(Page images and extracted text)

■ ■ ■

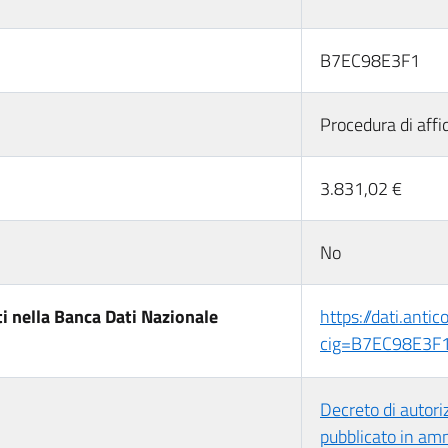
B7EC98E3F1
Procedura di affi
3.831,02 €
No
i nella Banca Dati Nazionale
https://dati.anti
cig=B7EC98E3F
Decreto di autori
pubblicato in am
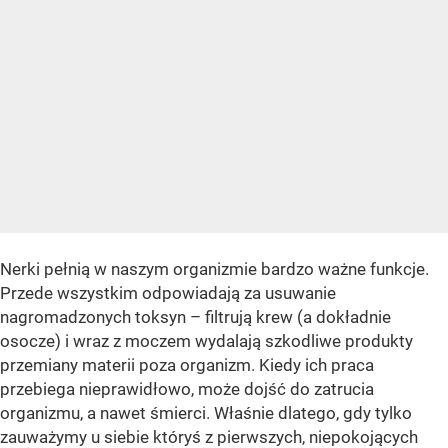
Nerki pełnią w naszym organizmie bardzo ważne funkcje.
Przede wszystkim odpowiadają za usuwanie
nagromadzonych toksyn – filtrują krew (a dokładnie
osocze) i wraz z moczem wydalają szkodliwe produkty
przemiany materii poza organizm. Kiedy ich praca
przebiega nieprawidłowo, może dojść do zatrucia
organizmu, a nawet śmierci. Właśnie dlatego, gdy tylko
zauważymy u siebie któryś z pierwszych, niepokojących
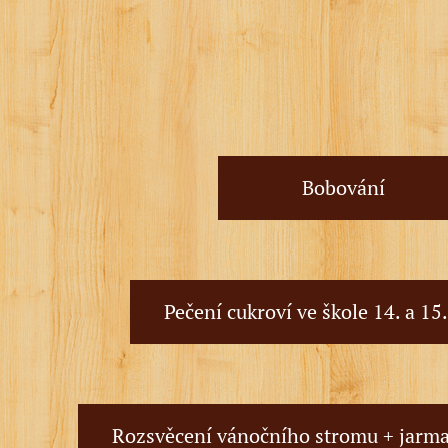
Bobování
Pečení cukroví ve škole 14. a 15
Rozsvěcení vánočního stromu + jarma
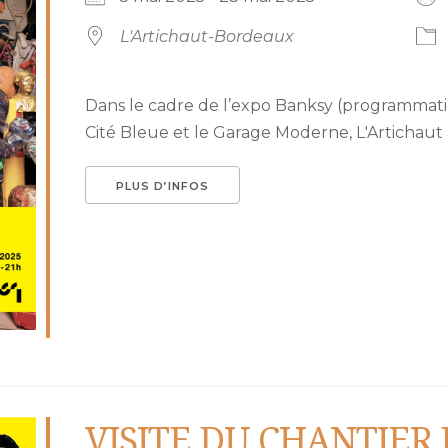
L'Artichaut-Bordeaux
Dans le cadre de l’expo Banksy (programmatio
Cité Bleue et le Garage Moderne, L'Artichaut a
PLUS D’INFOS
VISITE DU CHANTIER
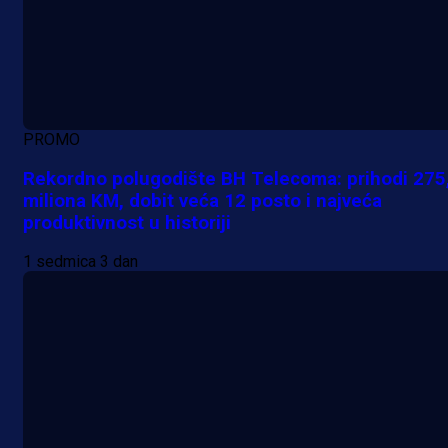
PROMO
Rekordno polugodište BH Telecoma: prihodi 275
miliona KM, dobit veća 12 posto i najveća
produktivnost u historiji
1 sedmica 3 dan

■ ■ ■

[Try it] Please output the lines above beginning at the line with "organizmu, a nawet" and ending after the line with "Dans le cadre de l’expo Banksy (programmatio", precisely as written and with no pictures.

[Finished task]
organizmu, a nawet śmierci. Właśnie dlatego, gdy tylko
zauważymy u siebie któryś z pierwszych, niepokojących
Bobování
Pečení cukroví ve škole 14. a 15
Rozsvěcení vánočního stromu + jarma
L'Artichaut-Bordeaux
Dans le cadre de l’expo Banksy (programmatio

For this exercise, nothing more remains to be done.